In 2004 Hall decided to quit her job and pursue a Ph.D. in history with a minor in feminist studies from the University of California, Santa Cruz. As a student of gender and race in America, Hall quickly realized that to understand her experience as a Black woman today, she had to study chattel slavery. She decided to dive into the erased, unspoken blank spaces of historical documents to “read against the grain” and write her dissertation on women who led slave revolts.

Hall searched in New York City, London and Liverpool, England, digging in archives that looked like hoarders arranged them. Well-researched and digitized databases also were accessed. She sifted through the logs of captains of slave ships, old court records in both New York City and London, letters between colonial governors and representatives of the British Monarchy, newspapers clippings, and forensic examinations of bones of enslaved women uncovered in Manhattan.

Names were scarce. The slave revolt of 1712 in New York yielded four women: Sarah, Abigail, Lily, and Amba. All were executed. One of these was pregnant. Hall was not able to establish whether it was Sarah or Abigail, but the execution of the pregnant woman was stayed until she delivered because she was carrying was someone’s property.
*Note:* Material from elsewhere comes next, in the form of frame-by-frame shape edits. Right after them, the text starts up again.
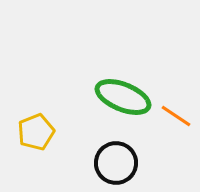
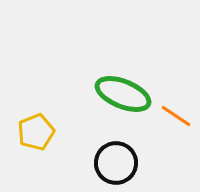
green ellipse: moved 3 px up
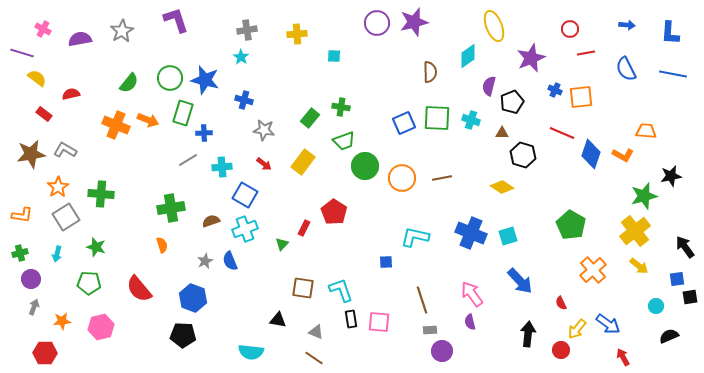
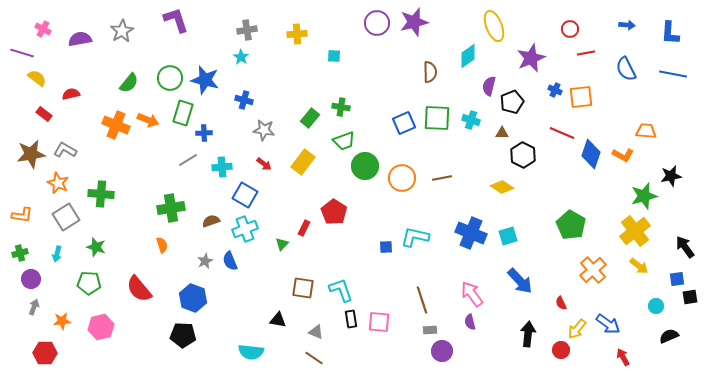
black hexagon at (523, 155): rotated 10 degrees clockwise
orange star at (58, 187): moved 4 px up; rotated 15 degrees counterclockwise
blue square at (386, 262): moved 15 px up
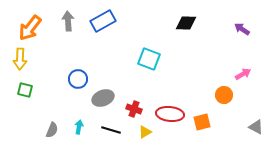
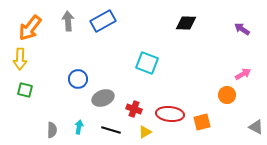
cyan square: moved 2 px left, 4 px down
orange circle: moved 3 px right
gray semicircle: rotated 21 degrees counterclockwise
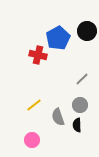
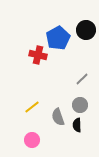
black circle: moved 1 px left, 1 px up
yellow line: moved 2 px left, 2 px down
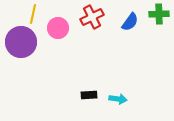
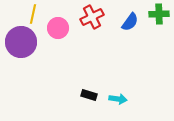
black rectangle: rotated 21 degrees clockwise
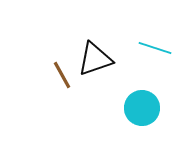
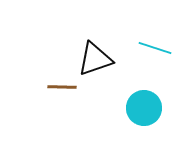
brown line: moved 12 px down; rotated 60 degrees counterclockwise
cyan circle: moved 2 px right
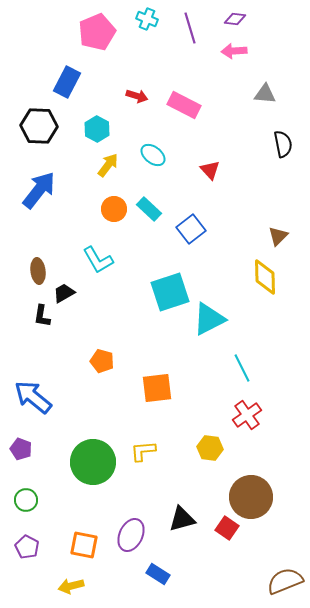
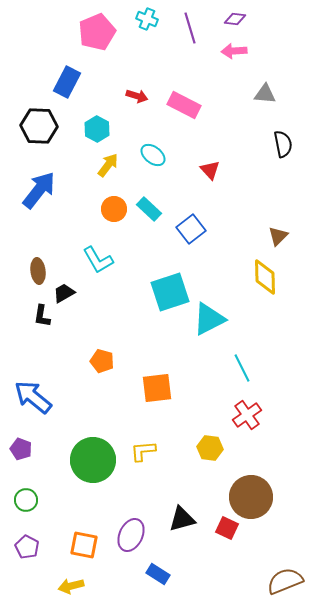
green circle at (93, 462): moved 2 px up
red square at (227, 528): rotated 10 degrees counterclockwise
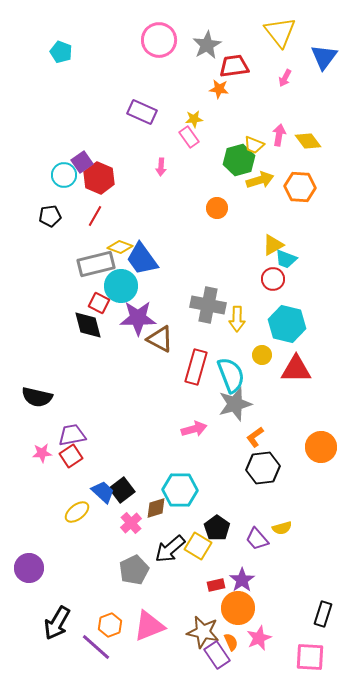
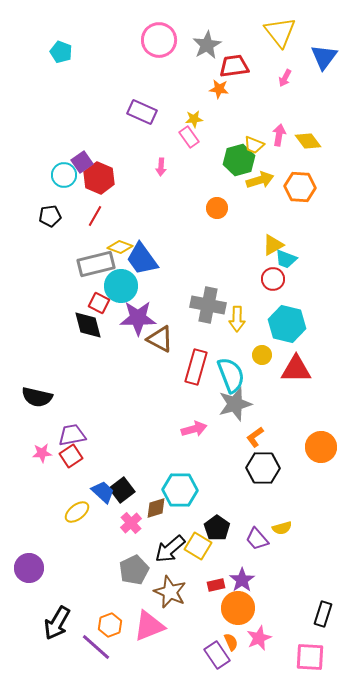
black hexagon at (263, 468): rotated 8 degrees clockwise
brown star at (203, 632): moved 33 px left, 40 px up; rotated 12 degrees clockwise
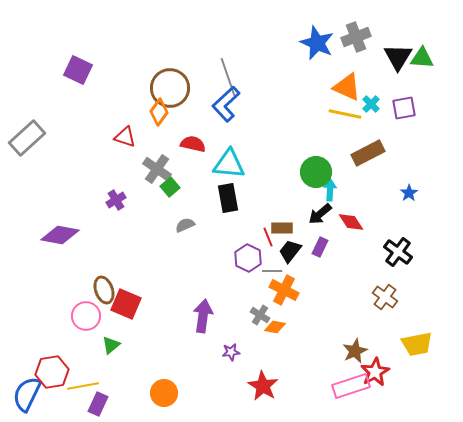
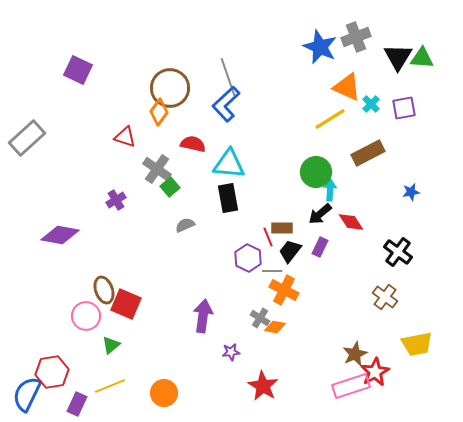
blue star at (317, 43): moved 3 px right, 4 px down
yellow line at (345, 114): moved 15 px left, 5 px down; rotated 44 degrees counterclockwise
blue star at (409, 193): moved 2 px right, 1 px up; rotated 24 degrees clockwise
gray cross at (260, 315): moved 3 px down
brown star at (355, 351): moved 3 px down
yellow line at (83, 386): moved 27 px right; rotated 12 degrees counterclockwise
purple rectangle at (98, 404): moved 21 px left
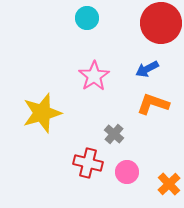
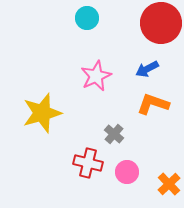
pink star: moved 2 px right; rotated 8 degrees clockwise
One of the leaders of a revolt in 1708 was referred to only as the Negro Fiend and was burned at the stake.

In the middle passage, the slaves who came on ships were branded, numbered, and referred to as cargo for insurance purposes. An insurrection of cargo was a revolt occurring on one in ten ships. Lloyds of London built a business insuring against the insurrection of cargo.

Wake is a visual presentation of Hall’s search process, driven by her desire to honour her grandmother, Harriet Thorpe, born into slavery in 1860. To see Hall’s journey in a graphic novel was an inspiration to me. Researching is absorbing and satisfying, but also lonely and frustrating, generating thoughts of giving up. The panels drawn by Martinez allowed me to “see” Dr. Hall’s journey and know that as an author-in-progress of historical nonfiction on a path fraught with similar obstacles, I am not alone.

Choosing to tell her story in graphic novel form was a challenge for Hall, an experienced academic writer who needed to learn the craft of writing for visual media. She liked the process. “The linear nature of text combined with the all-at-once of art allows for the reader to have a participatory experience.”  For Hall, “having the past right up against the present was crucial.”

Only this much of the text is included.